Report each line of the data that has "will" somewhere in it.

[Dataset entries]
*** Block opens ***
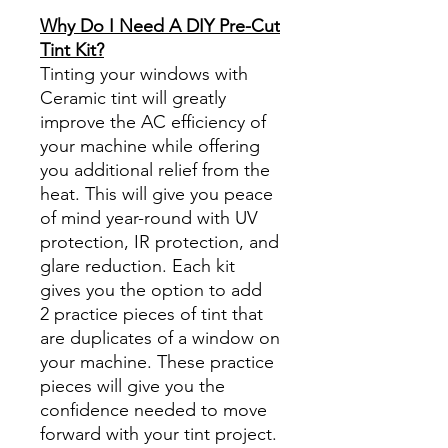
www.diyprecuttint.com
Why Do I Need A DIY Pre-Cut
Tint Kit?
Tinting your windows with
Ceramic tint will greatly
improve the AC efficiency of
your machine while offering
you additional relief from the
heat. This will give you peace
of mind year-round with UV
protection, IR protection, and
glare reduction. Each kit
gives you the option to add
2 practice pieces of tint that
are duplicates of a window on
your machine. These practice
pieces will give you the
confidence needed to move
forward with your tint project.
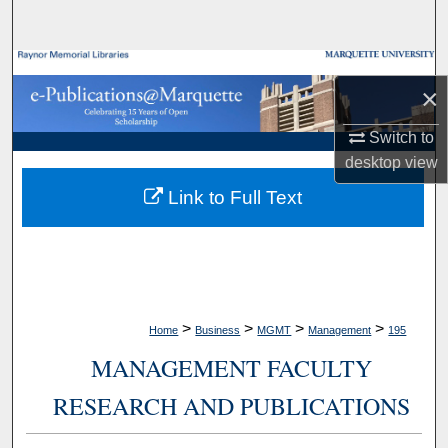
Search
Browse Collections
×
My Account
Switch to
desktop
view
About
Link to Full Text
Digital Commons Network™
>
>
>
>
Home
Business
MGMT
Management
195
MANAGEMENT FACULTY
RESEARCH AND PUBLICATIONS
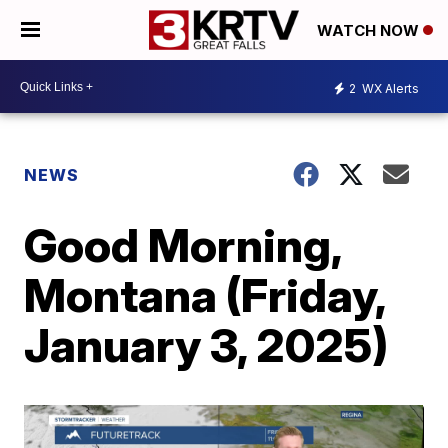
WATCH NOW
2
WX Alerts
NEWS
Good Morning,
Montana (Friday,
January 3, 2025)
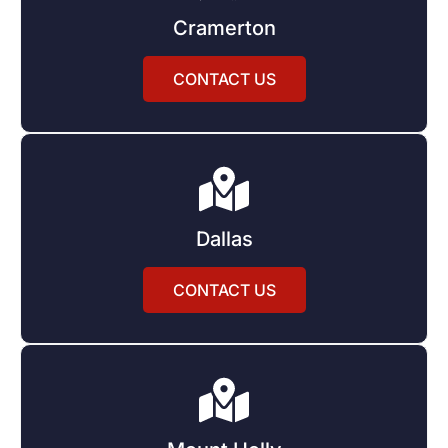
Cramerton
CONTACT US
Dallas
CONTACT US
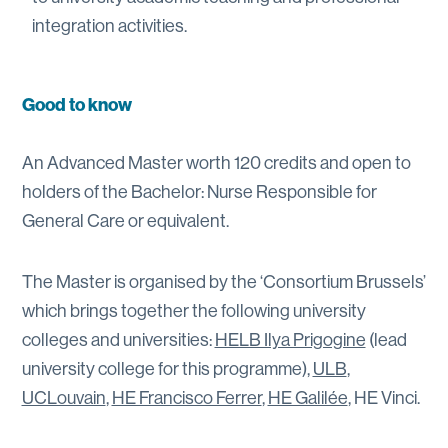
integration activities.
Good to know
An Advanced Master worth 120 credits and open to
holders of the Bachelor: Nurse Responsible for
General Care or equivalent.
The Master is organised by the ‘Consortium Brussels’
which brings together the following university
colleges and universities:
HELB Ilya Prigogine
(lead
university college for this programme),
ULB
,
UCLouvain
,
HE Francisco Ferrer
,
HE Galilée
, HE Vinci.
*** Block closes ***
*** Block opens ***
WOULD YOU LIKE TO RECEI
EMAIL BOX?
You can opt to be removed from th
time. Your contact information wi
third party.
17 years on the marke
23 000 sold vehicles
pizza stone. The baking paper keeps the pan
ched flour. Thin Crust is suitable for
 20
*** Block closes ***
*** Block opens ***
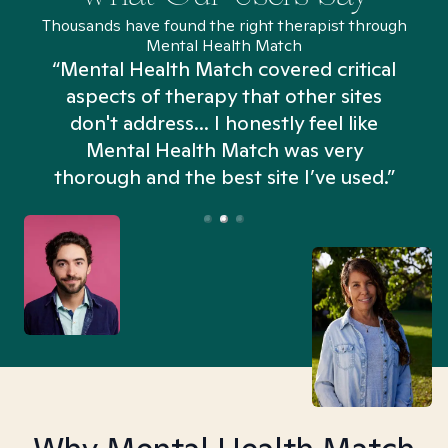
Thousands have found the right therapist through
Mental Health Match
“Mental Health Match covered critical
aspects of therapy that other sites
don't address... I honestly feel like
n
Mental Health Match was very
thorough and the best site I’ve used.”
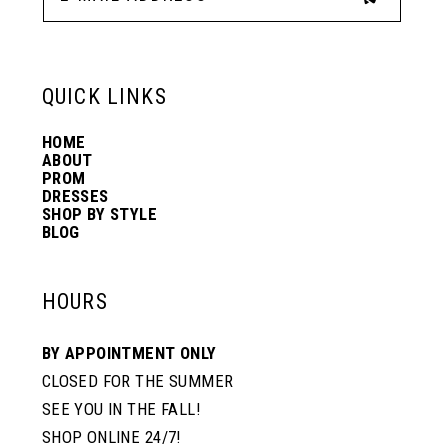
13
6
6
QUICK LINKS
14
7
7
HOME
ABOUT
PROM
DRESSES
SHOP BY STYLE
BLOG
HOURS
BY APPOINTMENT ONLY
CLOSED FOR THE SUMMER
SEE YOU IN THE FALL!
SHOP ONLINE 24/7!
*** Block closes ***
Response for this exercise |
Ceramic tint will greatly
heat. This will give you peace
pieces will give you the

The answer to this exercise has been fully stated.